Input for this task>

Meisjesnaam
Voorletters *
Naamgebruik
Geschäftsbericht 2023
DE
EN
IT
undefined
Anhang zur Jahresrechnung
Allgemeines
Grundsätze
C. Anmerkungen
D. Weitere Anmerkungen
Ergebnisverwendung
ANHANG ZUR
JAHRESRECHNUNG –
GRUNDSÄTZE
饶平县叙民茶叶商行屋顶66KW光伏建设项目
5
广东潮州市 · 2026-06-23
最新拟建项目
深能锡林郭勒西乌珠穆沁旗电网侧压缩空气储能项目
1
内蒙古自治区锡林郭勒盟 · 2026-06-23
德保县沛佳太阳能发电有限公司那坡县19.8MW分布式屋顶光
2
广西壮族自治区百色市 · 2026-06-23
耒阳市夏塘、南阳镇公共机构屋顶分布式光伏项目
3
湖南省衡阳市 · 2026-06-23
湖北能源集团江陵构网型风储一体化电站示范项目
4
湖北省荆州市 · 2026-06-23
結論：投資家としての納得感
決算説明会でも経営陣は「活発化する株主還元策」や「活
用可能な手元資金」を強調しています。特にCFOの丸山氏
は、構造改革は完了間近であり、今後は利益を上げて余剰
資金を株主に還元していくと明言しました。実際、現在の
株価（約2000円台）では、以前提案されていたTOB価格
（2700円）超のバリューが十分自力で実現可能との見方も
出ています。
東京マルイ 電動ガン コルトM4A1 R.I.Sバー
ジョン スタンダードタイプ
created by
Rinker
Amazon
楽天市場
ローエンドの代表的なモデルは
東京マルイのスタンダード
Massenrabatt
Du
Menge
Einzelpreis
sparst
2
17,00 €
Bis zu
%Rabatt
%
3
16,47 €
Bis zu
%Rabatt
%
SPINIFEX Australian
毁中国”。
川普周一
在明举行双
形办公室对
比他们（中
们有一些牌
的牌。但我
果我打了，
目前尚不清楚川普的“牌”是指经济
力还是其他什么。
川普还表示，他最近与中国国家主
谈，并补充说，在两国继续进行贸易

...

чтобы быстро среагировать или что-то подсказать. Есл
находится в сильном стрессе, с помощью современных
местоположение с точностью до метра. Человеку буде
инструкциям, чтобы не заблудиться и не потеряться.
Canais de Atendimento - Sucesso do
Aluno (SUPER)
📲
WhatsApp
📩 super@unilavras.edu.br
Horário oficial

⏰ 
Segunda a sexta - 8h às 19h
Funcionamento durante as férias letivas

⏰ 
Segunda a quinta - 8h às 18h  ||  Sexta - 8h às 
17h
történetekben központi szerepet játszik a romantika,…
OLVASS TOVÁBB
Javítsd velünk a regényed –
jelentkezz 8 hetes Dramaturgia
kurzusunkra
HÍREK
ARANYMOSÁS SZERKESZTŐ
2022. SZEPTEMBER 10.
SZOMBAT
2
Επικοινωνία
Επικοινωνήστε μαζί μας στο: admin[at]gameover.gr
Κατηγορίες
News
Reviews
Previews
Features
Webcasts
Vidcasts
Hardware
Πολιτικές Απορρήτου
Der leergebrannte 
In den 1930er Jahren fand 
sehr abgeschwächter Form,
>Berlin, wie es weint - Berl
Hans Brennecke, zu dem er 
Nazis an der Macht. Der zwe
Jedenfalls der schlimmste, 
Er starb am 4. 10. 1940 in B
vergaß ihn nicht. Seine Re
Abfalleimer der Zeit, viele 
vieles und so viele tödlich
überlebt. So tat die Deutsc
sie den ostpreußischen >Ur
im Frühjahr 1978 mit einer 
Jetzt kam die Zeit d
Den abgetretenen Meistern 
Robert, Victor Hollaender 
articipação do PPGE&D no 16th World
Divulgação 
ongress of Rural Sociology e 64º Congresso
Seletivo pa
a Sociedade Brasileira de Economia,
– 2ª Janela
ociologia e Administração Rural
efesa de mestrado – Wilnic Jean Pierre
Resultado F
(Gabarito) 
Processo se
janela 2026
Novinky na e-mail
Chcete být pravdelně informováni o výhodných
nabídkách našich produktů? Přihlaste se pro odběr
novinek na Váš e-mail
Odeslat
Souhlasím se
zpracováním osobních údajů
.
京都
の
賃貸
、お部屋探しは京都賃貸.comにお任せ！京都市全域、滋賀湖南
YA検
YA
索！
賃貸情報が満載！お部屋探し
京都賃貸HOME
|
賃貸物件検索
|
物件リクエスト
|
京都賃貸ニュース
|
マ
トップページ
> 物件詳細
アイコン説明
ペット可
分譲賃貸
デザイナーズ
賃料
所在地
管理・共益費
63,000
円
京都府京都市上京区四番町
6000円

==

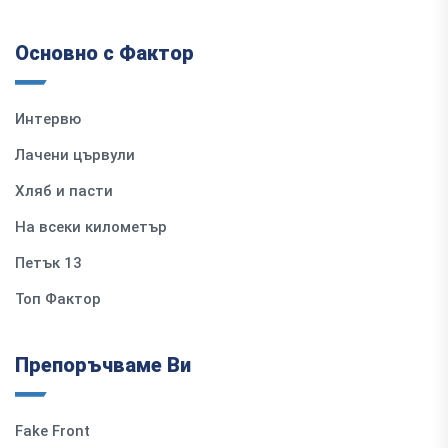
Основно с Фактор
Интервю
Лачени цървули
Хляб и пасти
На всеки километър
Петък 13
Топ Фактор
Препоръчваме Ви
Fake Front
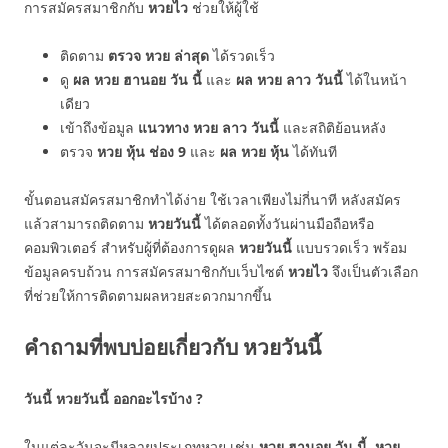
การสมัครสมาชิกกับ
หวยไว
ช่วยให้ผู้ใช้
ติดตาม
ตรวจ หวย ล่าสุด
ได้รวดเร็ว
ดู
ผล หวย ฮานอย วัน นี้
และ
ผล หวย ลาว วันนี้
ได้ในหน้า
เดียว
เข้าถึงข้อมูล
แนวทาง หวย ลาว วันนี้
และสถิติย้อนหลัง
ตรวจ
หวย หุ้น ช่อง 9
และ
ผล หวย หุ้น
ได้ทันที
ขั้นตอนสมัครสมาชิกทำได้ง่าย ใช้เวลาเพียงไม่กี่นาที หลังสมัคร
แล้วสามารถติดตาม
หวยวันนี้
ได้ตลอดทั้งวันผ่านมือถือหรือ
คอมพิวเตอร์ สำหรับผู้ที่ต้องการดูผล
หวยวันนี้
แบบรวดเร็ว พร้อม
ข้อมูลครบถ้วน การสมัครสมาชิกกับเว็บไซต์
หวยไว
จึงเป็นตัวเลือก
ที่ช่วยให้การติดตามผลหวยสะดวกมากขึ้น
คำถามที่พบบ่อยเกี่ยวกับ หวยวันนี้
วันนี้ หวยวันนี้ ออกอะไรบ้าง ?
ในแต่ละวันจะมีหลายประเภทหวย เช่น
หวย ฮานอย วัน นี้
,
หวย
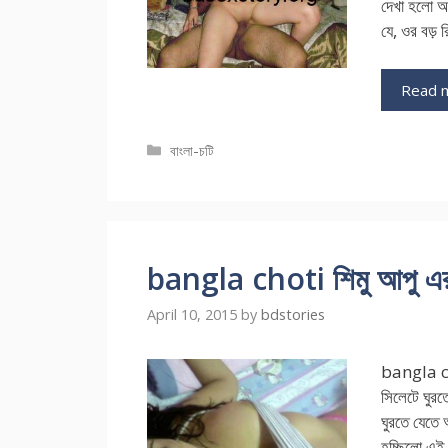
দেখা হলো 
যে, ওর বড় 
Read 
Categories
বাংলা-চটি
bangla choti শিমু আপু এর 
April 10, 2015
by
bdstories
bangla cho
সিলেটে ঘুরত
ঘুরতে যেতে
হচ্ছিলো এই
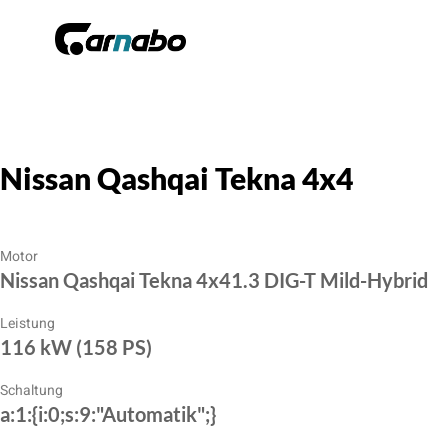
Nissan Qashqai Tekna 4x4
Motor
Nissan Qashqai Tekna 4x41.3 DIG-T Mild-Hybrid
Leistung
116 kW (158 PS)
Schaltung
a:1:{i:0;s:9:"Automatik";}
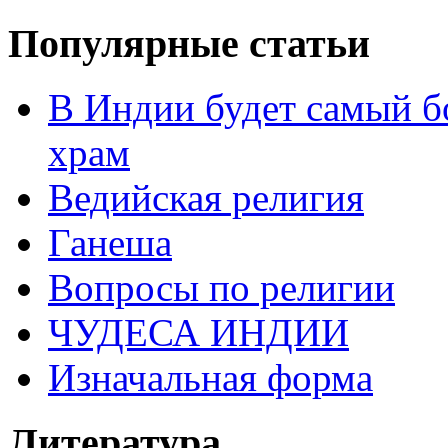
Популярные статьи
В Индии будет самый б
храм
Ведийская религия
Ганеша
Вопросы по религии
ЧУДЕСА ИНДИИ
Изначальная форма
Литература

Problem to solve> Search the listing above for the word "mail", and copy every line that has it.

Result for this exercise>
Novinky na e-mail
novinek na Váš e-mail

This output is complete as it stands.